I began to ask myself, "Am I manifesting my desires for security outside of a desire for a relationship and all that it entails?" and, boy, did I sit and stare at the skyline of Quito waiting for an answer. Still waiting.... However, I think it is safe to say that I am avoiding the majority (if not all) of Holly's mistakes. I think my personal security endeavors are more closely tied with my resistance to commit to another human being. "If we keep it light, no one gets hurt."

Famous last words.

I'm by no means opposed to commitment, I just know so many who are, both conscious and subconscious, who are that I am hesitant to trust.

Upon my six month anniversary of living here in Quito, I went to a few of our favorite spots with a few friends and was drugged with some sort of GHB-ish substance. This was, unfortunately, not my first tango with this bastard of a drug, so when I woke up with my iPhone in a rain boot and my pants half-on and backwards, I knew what had gone down. My stress level was a tad bit higher that morning, and my moral had an inverse correlation, scraping the pavement as I walked out to my rooftop terrace for breakfast. A friend and fellow traveler offered me some blueberry herbal tea and my first inclination was to decline. What the hell? This nice guy just wants to make you a cup of tea, you ditz. Let him.

So, I lifted my head up off my folded arms on the wooden picnic bench and squinted at his smiling face and agreed to a cup of sweet comfort. Thank my lucky stars that I wasn't raped or robbed the night before, but I was still emotional, and the moment I relented and allowed this sweet, German-American to make a caring gesture towards me I felt it: the flood gates opened.

It felt so incredible to let someone take care of me. It seems trivial, but I am 100% used to taking care of myself. Family aside, every person that I had ever trusted to catch me when I fell had failed miserably. I don't want to be jaded or cynical, but I don't want to be foolish, either. Letting someone make me a cup of tea helped me realize that I am, indeed, inertly wanting someone to trust. I don't need a significant other to be whole, that was established ages ago, but I do want someone to bring me a cold Gatorade and rub my neck when I am hungover. I want someone to surprise and make laugh. It is the companionship and a teammate I want, but that's the hardest part: knowing when it's real. This cup of tea isn't me signing my life away; it's just a moment of allowing someone to showcase cariƱo. It isn't admitting I am weak or incapable of the same actions myself; it is a human connection.

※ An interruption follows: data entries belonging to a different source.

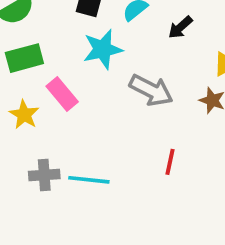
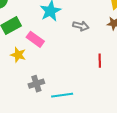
gray arrow: (151, 90) -> (81, 26), size x0.7
cyan line: (89, 180) -> (62, 95), moved

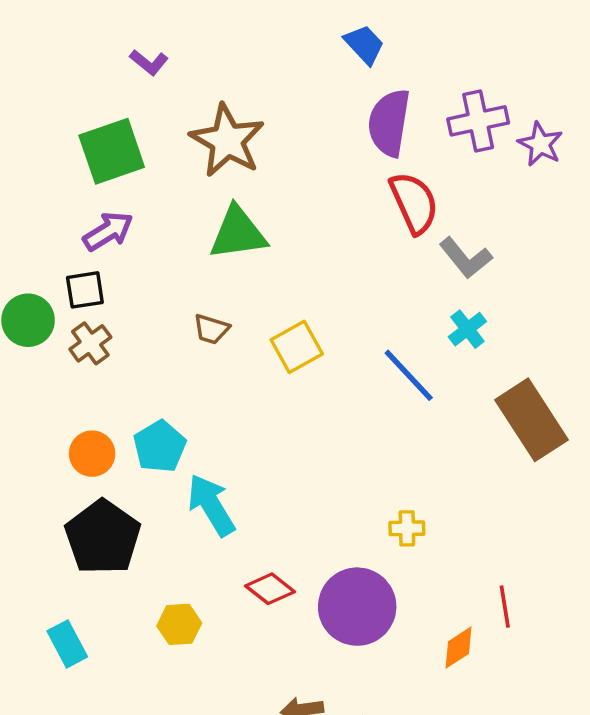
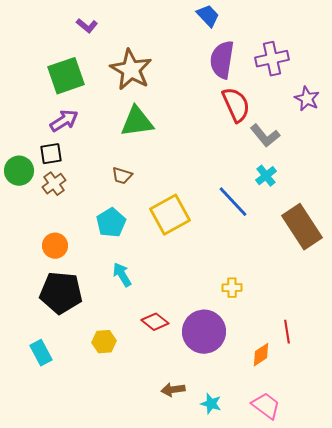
purple star: (540, 144) -> (307, 99), moved
yellow square: (297, 347) -> (170, 215), moved, size x1.4
cyan pentagon: (160, 446) -> (111, 223), moved
cyan arrow: (211, 505) -> (122, 275), size x0.7
black pentagon: (103, 537) -> (61, 293), turned -30

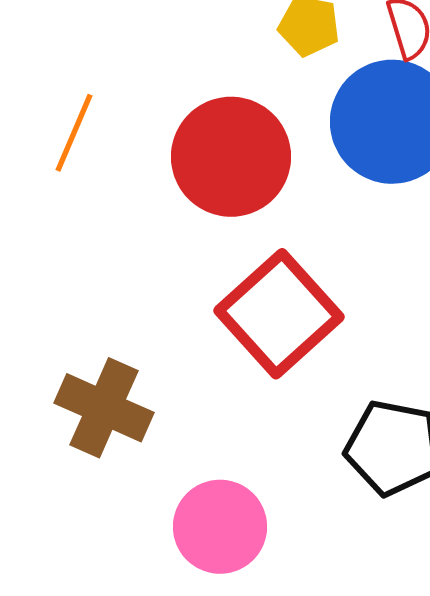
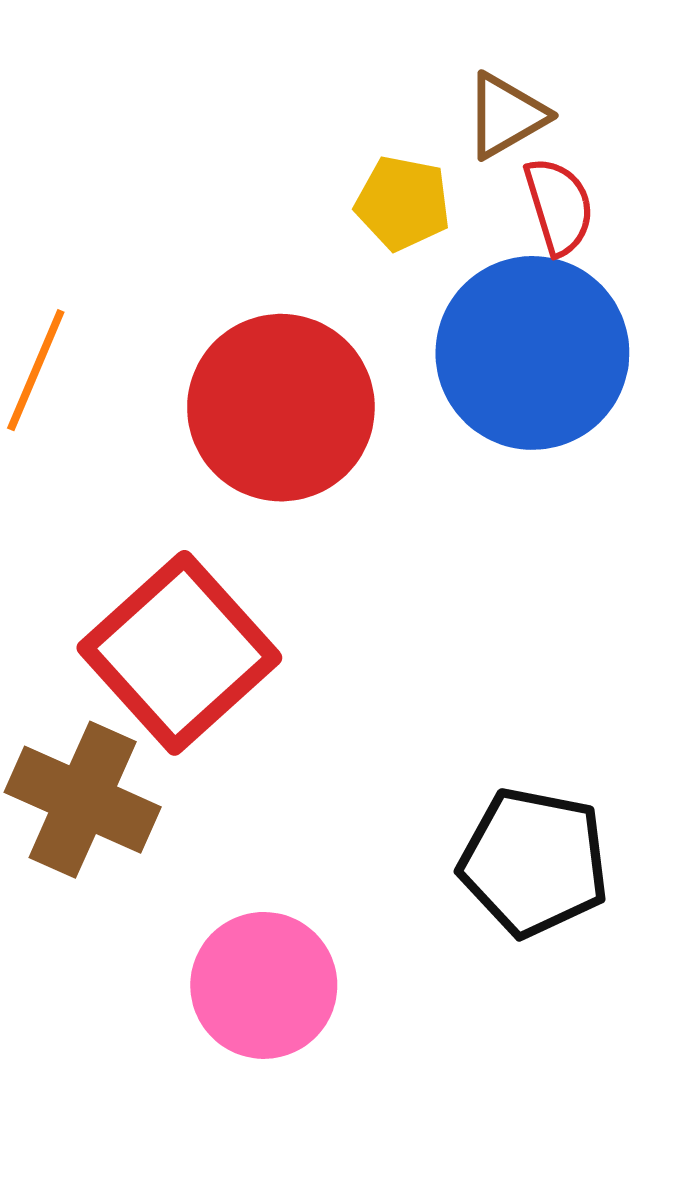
red square: (279, 314) -> (179, 653), moved

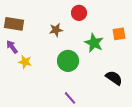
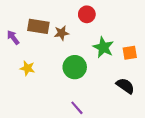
brown rectangle: (14, 24) -> (38, 26), moved
orange square: (119, 34) -> (130, 53), moved
purple arrow: (12, 47) -> (13, 37), moved

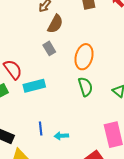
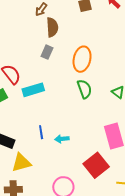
brown semicircle: (55, 24) -> (52, 27), turned -30
gray rectangle: (49, 48) -> (47, 52), turned 56

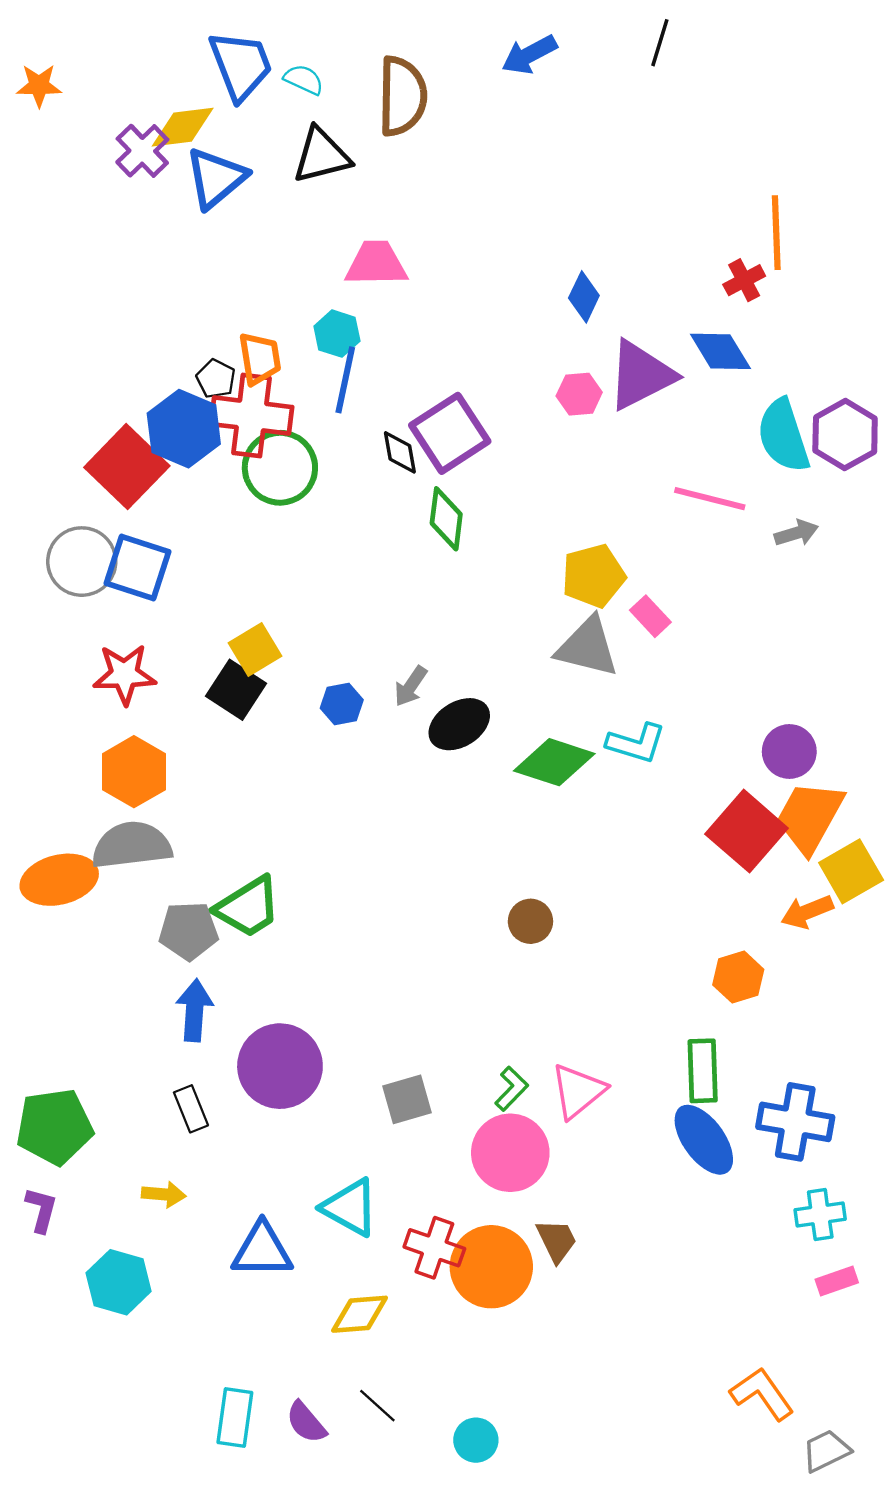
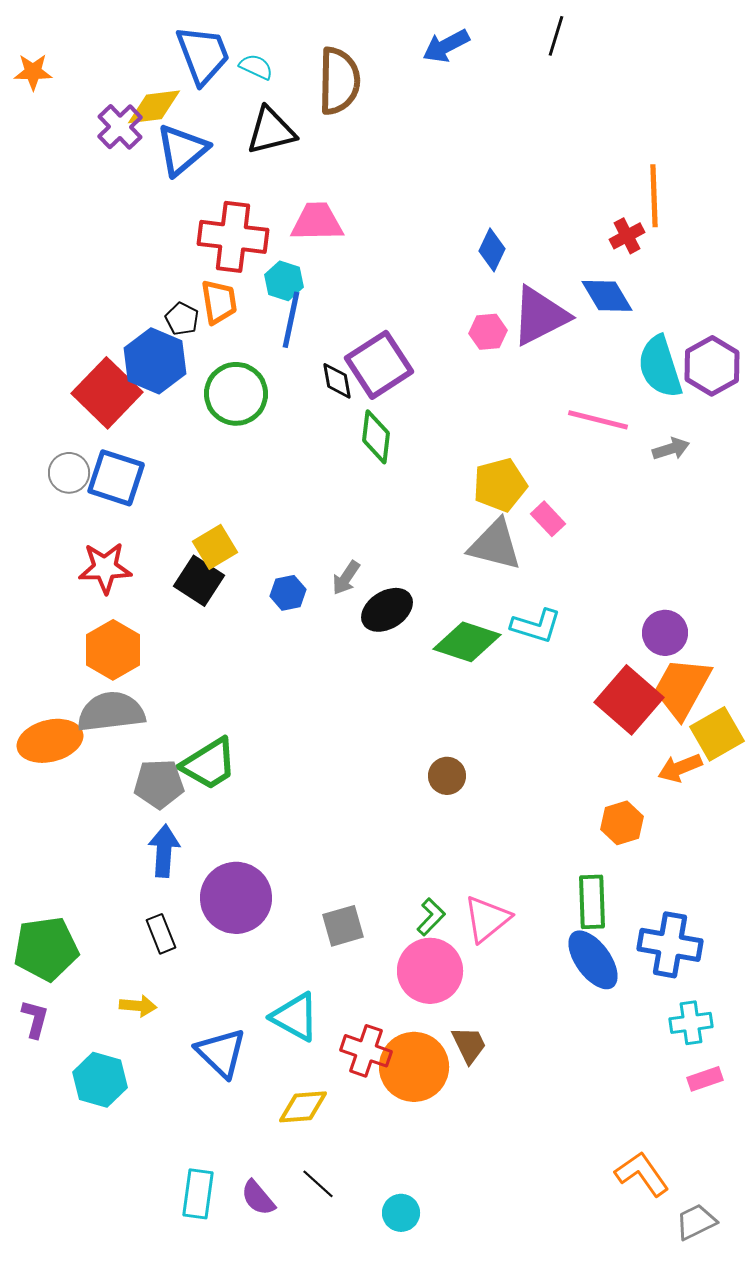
red cross: (251, 416) -> (233, 237), moved
gray circle: (82, 562) -> (69, 473), size x0.7
blue triangle: (262, 1250) -> (221, 1053), turned 44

So, if Holly feels the need to go through all the crazy motions of throwing a cat in the rain and trying to marry the future president of nowhere (seriously, if you haven't seen "Breakfast At Tiffany's" get your act together and Netflix it...) that is her prerogative. I'd much rather just throw this collection of ideas out in the universe and when I come across some hottie who loves to travel, hates liars, wants to be unstoppable partners in crime, and digs my freckles... We'll have a cold beer and see where it goes. Until then, I'm going to shed my Holly Golightly shadow, however minor the resemblances may be, and try and let someone make me a cup of tea once in a while and not throw the nameless cat in the rain.